*Information supplied:*
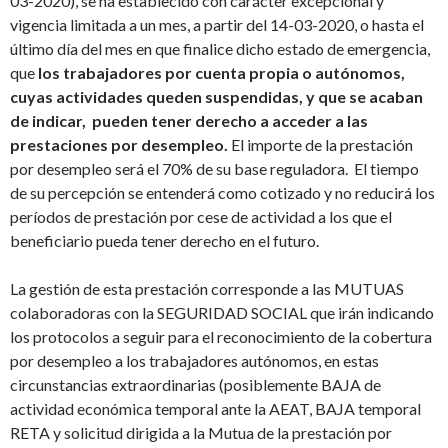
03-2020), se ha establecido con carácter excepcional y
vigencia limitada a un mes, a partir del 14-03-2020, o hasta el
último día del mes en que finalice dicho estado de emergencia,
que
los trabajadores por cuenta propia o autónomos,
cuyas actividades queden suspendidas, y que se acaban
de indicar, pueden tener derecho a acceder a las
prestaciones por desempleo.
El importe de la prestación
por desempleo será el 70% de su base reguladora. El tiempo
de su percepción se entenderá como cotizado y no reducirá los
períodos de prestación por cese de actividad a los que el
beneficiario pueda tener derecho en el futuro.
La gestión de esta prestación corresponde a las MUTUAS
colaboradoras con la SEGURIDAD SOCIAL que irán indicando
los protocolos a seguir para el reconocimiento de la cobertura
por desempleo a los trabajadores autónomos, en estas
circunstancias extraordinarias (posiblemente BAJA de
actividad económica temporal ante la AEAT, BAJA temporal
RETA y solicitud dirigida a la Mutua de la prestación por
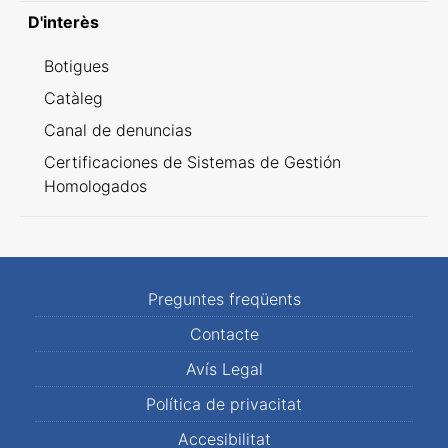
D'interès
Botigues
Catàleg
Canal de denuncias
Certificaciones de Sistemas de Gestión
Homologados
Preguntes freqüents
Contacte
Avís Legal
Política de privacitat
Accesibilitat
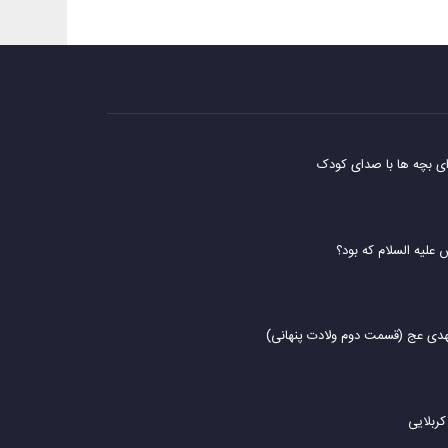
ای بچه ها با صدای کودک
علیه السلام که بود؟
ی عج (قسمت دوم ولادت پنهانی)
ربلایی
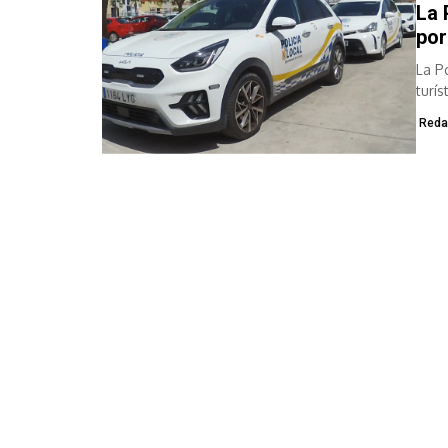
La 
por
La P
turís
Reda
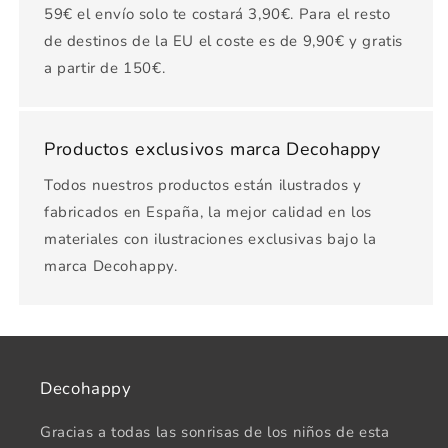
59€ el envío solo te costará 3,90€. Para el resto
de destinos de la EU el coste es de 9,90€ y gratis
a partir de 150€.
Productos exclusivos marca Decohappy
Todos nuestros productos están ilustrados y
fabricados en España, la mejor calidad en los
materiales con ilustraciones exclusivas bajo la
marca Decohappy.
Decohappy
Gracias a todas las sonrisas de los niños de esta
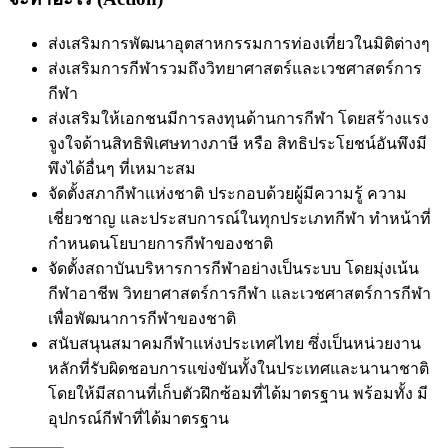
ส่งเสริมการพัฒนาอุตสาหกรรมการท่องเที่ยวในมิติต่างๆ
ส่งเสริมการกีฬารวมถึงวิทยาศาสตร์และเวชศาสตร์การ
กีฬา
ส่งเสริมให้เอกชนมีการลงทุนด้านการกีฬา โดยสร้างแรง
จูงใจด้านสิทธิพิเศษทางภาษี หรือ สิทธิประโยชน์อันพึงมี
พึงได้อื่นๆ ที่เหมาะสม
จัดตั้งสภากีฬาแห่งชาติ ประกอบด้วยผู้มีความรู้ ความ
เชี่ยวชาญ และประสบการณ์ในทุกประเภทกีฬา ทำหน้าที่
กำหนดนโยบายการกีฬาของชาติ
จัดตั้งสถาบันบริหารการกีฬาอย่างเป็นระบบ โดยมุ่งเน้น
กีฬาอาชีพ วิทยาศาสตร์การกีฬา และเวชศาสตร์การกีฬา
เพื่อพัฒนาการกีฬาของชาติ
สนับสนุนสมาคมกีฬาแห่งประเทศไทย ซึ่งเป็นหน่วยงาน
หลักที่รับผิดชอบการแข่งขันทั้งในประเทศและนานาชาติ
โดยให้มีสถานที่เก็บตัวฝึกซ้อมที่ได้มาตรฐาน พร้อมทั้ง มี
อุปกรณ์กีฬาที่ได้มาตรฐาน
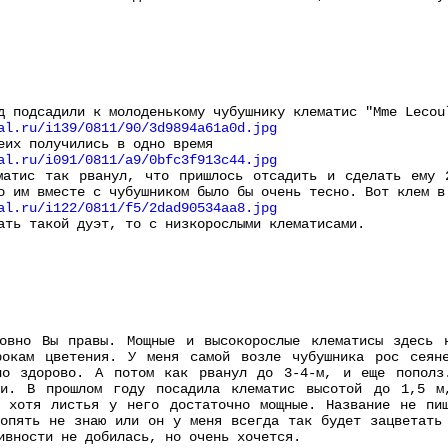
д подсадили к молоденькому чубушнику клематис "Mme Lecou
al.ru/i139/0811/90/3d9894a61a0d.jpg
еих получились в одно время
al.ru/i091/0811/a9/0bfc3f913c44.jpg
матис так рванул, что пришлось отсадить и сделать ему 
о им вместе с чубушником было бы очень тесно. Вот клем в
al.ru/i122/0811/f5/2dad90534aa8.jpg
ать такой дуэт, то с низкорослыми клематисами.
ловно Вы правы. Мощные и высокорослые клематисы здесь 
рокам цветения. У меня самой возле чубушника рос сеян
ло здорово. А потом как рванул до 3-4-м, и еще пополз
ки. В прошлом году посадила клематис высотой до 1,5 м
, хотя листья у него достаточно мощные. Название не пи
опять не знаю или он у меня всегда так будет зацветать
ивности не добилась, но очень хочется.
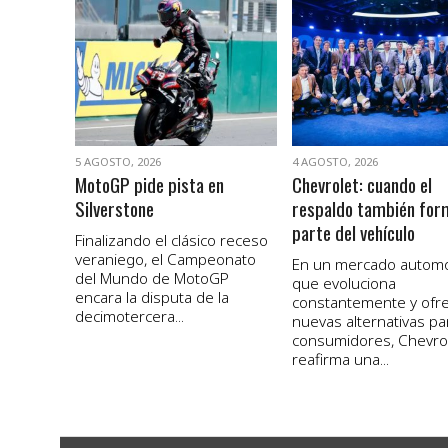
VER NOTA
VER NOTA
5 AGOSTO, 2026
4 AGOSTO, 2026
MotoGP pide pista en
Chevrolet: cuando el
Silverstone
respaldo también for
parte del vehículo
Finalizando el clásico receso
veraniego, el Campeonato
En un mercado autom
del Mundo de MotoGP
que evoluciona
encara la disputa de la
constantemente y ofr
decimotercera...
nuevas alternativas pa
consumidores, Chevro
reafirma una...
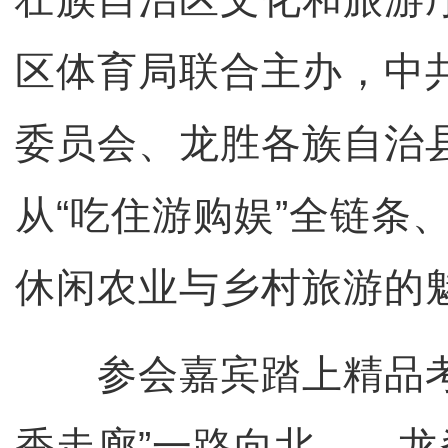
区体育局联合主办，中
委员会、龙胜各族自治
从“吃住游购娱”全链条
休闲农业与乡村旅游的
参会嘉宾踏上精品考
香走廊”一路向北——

* * *

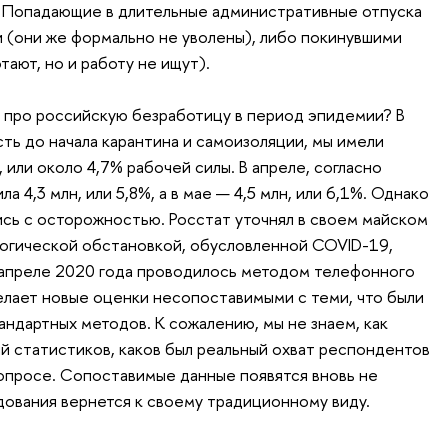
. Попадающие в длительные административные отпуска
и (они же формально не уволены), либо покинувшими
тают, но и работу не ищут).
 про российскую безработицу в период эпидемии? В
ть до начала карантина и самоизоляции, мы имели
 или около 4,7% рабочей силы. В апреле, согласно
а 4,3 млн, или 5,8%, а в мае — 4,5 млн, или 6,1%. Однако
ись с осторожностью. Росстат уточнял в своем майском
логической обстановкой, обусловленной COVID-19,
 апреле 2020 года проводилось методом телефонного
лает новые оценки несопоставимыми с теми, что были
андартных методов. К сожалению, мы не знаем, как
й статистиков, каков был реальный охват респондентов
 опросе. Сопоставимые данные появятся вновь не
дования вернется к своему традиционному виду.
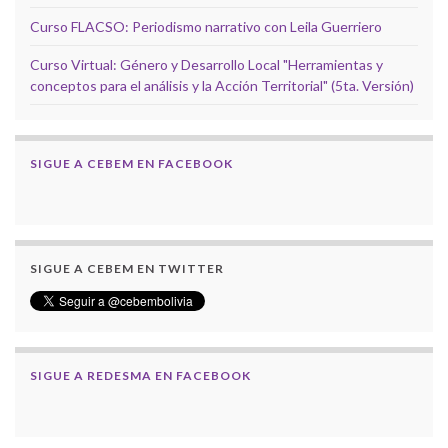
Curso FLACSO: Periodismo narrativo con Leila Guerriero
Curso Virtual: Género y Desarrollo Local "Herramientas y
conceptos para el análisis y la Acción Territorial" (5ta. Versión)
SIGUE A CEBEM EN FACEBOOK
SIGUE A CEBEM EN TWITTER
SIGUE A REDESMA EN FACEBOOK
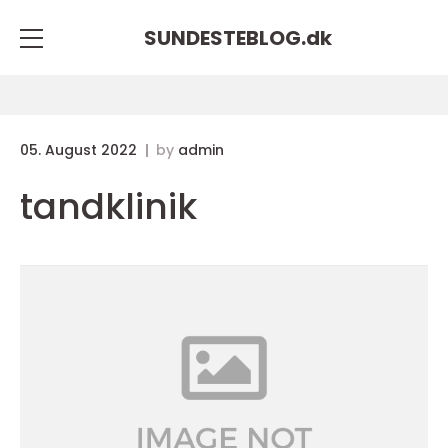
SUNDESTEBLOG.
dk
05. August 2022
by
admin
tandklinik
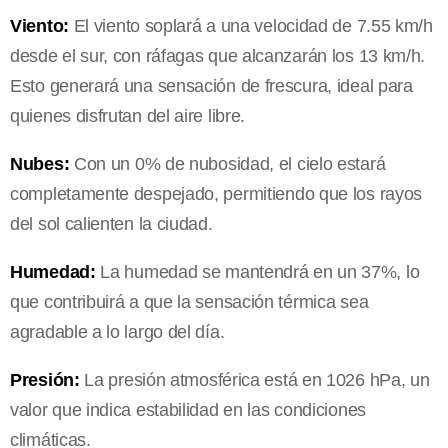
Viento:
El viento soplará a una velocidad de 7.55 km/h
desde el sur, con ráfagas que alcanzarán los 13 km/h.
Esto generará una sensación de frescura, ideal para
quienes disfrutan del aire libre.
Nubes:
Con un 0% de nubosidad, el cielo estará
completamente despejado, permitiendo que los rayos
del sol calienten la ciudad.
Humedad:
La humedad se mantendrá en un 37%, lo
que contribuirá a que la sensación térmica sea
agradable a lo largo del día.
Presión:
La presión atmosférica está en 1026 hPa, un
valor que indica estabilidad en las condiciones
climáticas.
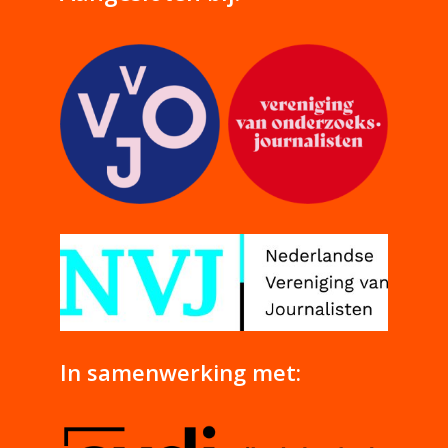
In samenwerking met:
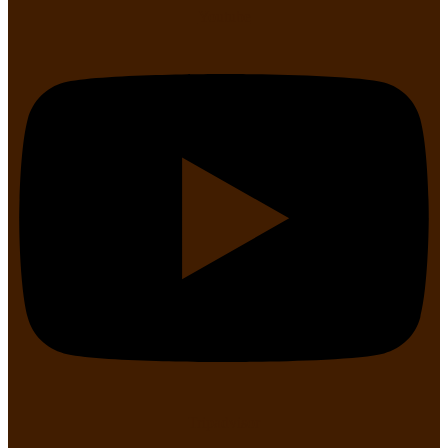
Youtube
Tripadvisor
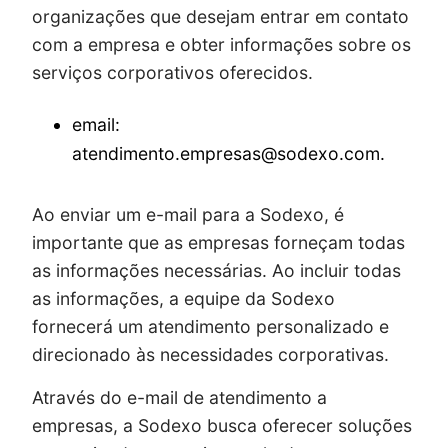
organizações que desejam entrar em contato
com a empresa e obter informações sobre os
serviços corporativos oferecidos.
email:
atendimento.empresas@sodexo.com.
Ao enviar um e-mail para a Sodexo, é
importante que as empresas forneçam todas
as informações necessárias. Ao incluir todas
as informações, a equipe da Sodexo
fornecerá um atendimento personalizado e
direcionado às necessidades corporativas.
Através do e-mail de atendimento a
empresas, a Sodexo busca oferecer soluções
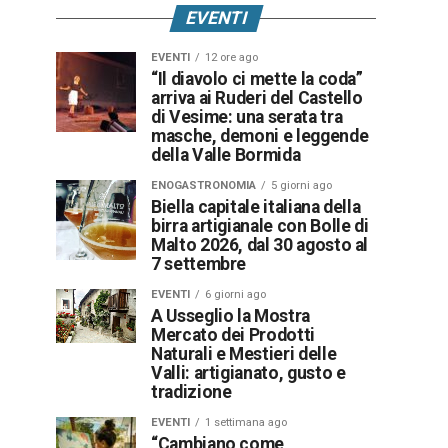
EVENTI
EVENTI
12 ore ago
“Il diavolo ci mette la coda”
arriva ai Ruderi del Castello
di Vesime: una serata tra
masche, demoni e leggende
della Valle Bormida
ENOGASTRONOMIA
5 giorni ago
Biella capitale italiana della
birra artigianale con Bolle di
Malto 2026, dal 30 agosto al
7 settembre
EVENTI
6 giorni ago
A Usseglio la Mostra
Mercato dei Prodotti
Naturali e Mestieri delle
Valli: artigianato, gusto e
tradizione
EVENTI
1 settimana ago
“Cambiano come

*Work to be completed:* The lines above, starting at the one with "al.ru/i091/0811/a9/0bfc3f913c44.jpg" and ending at the one with "Название не пи", are the only ones to return, exactly as written.

*The answer:*
al.ru/i091/0811/a9/0bfc3f913c44.jpg
матис так рванул, что пришлось отсадить и сделать ему 
о им вместе с чубушником было бы очень тесно. Вот клем в
al.ru/i122/0811/f5/2dad90534aa8.jpg
ать такой дуэт, то с низкорослыми клематисами.
ловно Вы правы. Мощные и высокорослые клематисы здесь 
рокам цветения. У меня самой возле чубушника рос сеян
ло здорово. А потом как рванул до 3-4-м, и еще пополз
ки. В прошлом году посадила клематис высотой до 1,5 м
, хотя листья у него достаточно мощные. Название не пи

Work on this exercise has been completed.